Just ask Amy Wax and Lawrence Alexander, law professors
at the University of Pennsylvania and University of San Diego, respectively,
who were taken to task for co-authoring an op-ed this month in the Philadelphia
Inquirer that lamented the breakdown of “bourgeois” cultural values that
prevailed in mid-20th-century America. “
That culture laid out the script we all
were supposed to follow,” they wrote.
“Get married before you have children
and strive to stay married for their sake. Get the education you need for
gainful employment, work hard, and avoid idleness. . . . Be respectful of
authority. Eschew substance abuse and crime.”
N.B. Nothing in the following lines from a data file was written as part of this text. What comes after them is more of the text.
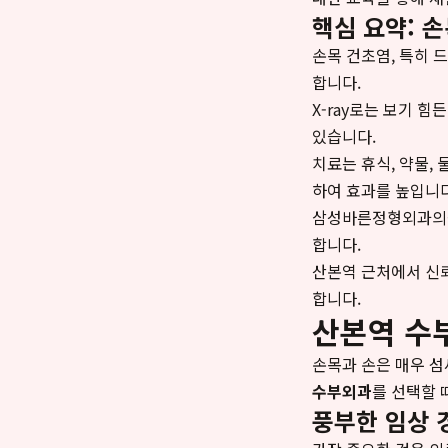
핵심 요약: 
손목 건초염, 특히 
합니다.
X-ray로는 보기 
있습니다.
치료는 휴식, 약물,
하여 효과를 높입니다
삼성바른정형외과의원
합니다.
산본역 근처에서 신뢰
합니다.
산본역 수
손목과 손은 매우 섬
수부외과
를 선택할 
풍부한 임상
The professors noted that disadvantaged
groups have been hit hardest by the disintegration of these middle-class mores
and that the expansion of the welfare state, which reduced the financial need
for two-parent families, hastened social retrogression. “A strong pro-marriage
norm might have blunted this effect,” they wrote. “Instead, the number of
single parents grew astronomically, producing children more prone to academic
failure, addiction, idleness, crime, and poverty.”
For the suggestion that something other than continuing
racial bigotry and the legacy of slavery has contributed to racial inequality,
a coalition of faculty and students at the University of Pennsylvania promptly
accused the professors of advancing a “racist and white supremacist discourse.”
The reality is that there was a time when blacks and whites alike shared
conventional attitudes toward marriage, parenting, school and work, and those
attitudes abetted unprecedented social and economic black advancement.